■ **PROMPT**
Please repeat every entry exactly as given, apart from dropping the images.

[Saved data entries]

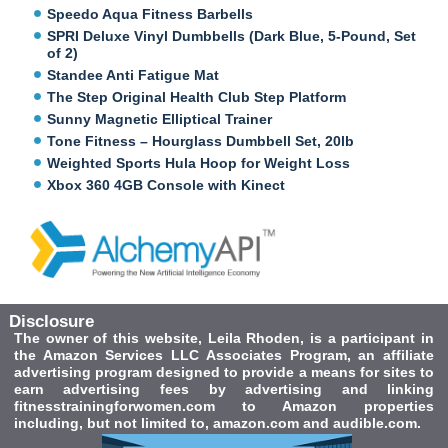
Speedo Aqua Fitness Barbells
SPRI Deluxe Vinyl Dumbbells (Dark Blue, 5-Pound, Set
of 2)
Standee Anti Fatigue Mat
The Step Original Health Club Step Platform
Sunny Magnetic Elliptical Trainer
Tone Fitness – Hourglass Dumbbell Set, 20lb
Weighted Sports Hula Hoop for Weight Loss
Xbox 360 4GB Console with Kinect
Disclosure
The owner of this website, Leila Rhoden, is a participant in
the Amazon Services LLC Associates Program, an affiliate
advertising program designed to provide a means for sites to
earn advertising fees by advertising and linking
fitnesstrainingforwomen.com to Amazon properties
including, but not limited to, amazon.com and audible.com.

■ **YOUR RESPONSE**
Speedo Aqua Fitness Barbells
SPRI Deluxe Vinyl Dumbbells (Dark Blue, 5-Pound, Set
of 2)
Standee Anti Fatigue Mat
The Step Original Health Club Step Platform
Sunny Magnetic Elliptical Trainer
Tone Fitness – Hourglass Dumbbell Set, 20lb
Weighted Sports Hula Hoop for Weight Loss
Xbox 360 4GB Console with Kinect
Disclosure
The owner of this website, Leila Rhoden, is a participant in
the Amazon Services LLC Associates Program, an affiliate
advertising program designed to provide a means for sites to
earn advertising fees by advertising and linking
fitnesstrainingforwomen.com to Amazon properties
including, but not limited to, amazon.com and audible.com.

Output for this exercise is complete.